ENTRIES SUPPLIED —
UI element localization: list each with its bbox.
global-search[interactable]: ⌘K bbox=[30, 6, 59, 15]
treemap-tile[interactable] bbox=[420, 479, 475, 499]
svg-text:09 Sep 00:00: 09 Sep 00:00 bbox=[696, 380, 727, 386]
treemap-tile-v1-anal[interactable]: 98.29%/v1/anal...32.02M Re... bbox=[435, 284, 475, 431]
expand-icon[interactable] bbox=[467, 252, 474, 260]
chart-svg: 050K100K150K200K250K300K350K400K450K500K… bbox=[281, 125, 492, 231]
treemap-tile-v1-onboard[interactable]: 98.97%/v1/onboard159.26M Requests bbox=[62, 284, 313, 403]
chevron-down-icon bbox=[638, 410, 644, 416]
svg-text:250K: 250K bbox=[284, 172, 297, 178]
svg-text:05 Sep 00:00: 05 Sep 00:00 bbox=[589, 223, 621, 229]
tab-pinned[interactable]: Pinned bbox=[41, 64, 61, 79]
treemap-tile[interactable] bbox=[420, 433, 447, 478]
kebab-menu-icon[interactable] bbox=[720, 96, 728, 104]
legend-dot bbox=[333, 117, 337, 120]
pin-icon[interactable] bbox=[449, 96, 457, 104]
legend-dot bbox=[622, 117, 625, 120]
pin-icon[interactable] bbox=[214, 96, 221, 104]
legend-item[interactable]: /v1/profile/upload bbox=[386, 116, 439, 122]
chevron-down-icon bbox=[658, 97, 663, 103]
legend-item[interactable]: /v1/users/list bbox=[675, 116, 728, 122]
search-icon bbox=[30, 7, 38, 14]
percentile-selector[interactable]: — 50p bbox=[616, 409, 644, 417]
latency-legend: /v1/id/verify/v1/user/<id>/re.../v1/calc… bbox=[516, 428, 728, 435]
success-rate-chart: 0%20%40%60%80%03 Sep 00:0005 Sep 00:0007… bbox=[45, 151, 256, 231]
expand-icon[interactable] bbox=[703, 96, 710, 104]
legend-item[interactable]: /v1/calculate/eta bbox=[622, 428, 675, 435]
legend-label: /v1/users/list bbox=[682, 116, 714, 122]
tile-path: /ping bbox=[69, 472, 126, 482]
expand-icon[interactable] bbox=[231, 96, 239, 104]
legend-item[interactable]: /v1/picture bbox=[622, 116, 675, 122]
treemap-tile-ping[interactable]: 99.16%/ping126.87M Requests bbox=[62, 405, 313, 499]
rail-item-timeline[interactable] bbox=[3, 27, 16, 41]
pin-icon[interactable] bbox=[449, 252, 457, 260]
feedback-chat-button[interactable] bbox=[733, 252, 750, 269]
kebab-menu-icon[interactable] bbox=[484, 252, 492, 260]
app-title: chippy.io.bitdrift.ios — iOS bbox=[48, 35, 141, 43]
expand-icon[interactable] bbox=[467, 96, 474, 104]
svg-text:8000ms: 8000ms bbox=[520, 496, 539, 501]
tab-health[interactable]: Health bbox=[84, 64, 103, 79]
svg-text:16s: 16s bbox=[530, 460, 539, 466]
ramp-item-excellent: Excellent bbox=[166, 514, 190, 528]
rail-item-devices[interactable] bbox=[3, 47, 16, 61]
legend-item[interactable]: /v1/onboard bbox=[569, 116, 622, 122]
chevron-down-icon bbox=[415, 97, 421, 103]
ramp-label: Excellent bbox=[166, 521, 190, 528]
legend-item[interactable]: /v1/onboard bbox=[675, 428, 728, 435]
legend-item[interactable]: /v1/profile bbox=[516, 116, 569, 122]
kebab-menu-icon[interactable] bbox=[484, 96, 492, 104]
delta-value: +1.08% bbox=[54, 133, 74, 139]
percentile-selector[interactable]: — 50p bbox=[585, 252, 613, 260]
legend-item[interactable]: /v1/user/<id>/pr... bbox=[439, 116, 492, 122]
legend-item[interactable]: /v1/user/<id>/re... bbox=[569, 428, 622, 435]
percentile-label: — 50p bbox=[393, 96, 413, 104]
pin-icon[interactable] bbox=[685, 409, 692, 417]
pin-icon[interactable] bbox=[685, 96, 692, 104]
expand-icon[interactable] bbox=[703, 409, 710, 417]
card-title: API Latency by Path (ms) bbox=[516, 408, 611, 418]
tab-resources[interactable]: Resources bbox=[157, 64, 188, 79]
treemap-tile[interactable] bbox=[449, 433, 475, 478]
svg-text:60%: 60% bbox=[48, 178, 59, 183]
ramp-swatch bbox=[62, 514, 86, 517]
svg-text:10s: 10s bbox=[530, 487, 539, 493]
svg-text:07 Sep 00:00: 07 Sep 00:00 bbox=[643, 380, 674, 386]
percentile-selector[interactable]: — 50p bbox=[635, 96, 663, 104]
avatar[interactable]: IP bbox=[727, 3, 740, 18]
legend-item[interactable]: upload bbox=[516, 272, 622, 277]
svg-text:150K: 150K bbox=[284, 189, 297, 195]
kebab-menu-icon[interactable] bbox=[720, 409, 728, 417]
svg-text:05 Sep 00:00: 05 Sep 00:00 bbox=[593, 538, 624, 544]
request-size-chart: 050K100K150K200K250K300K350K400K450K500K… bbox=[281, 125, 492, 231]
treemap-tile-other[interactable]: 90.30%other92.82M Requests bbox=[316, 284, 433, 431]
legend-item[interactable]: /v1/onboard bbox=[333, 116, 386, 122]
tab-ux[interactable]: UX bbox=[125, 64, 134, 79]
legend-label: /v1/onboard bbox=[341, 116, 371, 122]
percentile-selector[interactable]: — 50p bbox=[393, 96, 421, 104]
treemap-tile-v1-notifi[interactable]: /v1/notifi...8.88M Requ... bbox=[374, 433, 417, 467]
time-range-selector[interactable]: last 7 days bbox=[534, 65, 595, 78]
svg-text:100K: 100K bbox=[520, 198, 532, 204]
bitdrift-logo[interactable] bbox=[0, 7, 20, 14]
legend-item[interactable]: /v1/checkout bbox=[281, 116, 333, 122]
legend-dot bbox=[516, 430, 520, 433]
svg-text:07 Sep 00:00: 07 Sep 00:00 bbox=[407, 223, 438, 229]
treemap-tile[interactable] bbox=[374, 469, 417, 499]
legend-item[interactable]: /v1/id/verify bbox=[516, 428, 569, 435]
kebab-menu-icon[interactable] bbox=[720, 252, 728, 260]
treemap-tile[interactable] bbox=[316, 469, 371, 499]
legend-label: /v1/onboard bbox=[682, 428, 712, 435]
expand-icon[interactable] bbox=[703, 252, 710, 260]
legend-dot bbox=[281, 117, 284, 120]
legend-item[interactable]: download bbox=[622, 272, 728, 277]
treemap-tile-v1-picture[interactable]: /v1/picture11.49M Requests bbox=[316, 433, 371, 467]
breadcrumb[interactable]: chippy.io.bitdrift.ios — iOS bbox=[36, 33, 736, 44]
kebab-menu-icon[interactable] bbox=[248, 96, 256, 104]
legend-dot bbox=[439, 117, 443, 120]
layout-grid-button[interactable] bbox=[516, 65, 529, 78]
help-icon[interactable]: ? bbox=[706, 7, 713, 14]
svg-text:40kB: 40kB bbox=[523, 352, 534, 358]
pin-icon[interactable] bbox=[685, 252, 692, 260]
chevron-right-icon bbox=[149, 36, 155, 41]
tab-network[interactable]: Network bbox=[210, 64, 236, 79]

* * *

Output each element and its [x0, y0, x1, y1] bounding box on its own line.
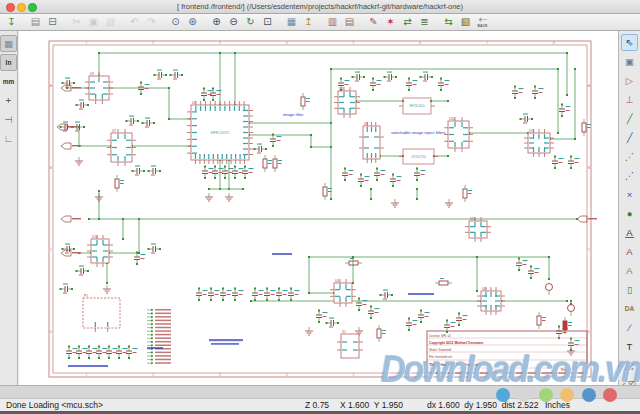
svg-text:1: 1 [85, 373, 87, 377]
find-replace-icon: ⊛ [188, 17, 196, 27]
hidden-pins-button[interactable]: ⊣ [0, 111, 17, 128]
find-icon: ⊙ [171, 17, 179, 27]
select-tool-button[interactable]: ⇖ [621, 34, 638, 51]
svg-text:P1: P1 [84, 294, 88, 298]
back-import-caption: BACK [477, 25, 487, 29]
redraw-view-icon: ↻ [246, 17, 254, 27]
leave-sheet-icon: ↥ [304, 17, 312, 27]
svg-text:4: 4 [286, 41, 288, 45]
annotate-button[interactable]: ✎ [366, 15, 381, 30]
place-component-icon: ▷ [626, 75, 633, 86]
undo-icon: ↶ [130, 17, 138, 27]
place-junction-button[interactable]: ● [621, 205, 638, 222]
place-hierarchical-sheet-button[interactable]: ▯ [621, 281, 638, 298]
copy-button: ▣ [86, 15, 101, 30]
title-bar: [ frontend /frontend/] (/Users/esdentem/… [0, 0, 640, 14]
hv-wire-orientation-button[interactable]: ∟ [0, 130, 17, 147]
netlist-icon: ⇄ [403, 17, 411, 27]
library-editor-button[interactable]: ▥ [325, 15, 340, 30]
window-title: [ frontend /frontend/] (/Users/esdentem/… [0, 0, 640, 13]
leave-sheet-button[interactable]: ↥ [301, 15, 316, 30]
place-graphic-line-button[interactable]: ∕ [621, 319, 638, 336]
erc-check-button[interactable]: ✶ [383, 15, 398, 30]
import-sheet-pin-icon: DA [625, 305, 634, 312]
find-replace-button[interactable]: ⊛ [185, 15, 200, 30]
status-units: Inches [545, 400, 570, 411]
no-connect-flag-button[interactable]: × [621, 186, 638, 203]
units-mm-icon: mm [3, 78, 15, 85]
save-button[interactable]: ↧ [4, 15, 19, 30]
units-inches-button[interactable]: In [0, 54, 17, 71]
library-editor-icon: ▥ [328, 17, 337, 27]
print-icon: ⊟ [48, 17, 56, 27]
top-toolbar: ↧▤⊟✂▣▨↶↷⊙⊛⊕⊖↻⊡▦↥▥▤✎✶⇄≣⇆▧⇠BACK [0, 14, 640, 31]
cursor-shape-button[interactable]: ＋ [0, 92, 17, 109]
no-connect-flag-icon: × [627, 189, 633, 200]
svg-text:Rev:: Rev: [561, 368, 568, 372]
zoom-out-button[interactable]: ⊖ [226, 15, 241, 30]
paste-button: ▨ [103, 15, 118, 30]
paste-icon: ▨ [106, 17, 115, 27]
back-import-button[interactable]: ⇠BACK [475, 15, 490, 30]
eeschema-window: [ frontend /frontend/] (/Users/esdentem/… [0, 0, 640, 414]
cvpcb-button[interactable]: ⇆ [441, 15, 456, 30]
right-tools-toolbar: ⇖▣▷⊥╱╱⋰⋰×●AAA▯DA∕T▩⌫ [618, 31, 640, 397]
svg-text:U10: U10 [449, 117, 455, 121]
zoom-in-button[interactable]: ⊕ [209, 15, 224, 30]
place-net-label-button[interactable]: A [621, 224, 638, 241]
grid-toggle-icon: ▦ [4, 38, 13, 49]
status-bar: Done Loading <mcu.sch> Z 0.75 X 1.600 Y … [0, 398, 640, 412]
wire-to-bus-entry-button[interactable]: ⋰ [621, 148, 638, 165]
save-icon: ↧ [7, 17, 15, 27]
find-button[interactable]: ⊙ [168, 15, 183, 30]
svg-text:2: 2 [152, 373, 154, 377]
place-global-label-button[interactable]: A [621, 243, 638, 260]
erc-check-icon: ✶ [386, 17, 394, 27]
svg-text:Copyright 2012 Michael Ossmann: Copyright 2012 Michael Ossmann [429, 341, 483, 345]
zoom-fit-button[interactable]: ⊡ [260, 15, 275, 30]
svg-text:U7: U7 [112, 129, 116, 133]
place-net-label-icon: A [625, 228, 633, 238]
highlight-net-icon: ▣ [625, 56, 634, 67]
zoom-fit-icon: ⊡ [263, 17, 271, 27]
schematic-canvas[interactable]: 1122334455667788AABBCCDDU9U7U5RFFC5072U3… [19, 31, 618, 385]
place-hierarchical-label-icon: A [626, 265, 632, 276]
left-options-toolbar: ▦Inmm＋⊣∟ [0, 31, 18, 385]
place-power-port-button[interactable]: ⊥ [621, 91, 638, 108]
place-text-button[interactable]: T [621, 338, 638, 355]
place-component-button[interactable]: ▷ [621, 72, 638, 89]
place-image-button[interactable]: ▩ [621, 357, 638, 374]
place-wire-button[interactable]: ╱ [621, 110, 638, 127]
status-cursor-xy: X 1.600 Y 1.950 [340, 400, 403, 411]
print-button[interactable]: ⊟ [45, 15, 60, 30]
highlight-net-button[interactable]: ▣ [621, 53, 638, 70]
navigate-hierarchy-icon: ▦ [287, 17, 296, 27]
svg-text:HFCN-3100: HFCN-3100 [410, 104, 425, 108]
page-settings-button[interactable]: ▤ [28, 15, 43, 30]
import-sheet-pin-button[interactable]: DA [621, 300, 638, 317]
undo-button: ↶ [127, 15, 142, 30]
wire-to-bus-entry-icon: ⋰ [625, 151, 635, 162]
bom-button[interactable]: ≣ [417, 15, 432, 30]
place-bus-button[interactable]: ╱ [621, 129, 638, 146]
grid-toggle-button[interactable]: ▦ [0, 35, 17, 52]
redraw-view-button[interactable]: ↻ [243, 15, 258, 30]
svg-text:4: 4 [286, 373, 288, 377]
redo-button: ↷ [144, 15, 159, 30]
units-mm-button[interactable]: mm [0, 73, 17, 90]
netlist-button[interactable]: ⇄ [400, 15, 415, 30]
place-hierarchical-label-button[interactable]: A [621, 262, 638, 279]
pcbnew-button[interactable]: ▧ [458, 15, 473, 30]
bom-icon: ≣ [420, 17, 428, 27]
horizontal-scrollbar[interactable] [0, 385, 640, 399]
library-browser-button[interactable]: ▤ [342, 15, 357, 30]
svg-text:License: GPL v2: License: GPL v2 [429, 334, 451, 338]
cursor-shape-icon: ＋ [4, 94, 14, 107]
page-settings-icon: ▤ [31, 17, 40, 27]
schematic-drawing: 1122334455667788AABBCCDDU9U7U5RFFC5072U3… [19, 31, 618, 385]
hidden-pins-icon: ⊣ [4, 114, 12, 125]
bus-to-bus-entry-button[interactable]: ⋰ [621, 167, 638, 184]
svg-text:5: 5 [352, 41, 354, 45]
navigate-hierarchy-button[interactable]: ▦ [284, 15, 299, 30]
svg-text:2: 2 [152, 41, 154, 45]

WORK INSTRUCTION — Among the records, how many lines include the string "chippy"? State the number and add nothing.

SOLUTION TO THE PROBLEM — 2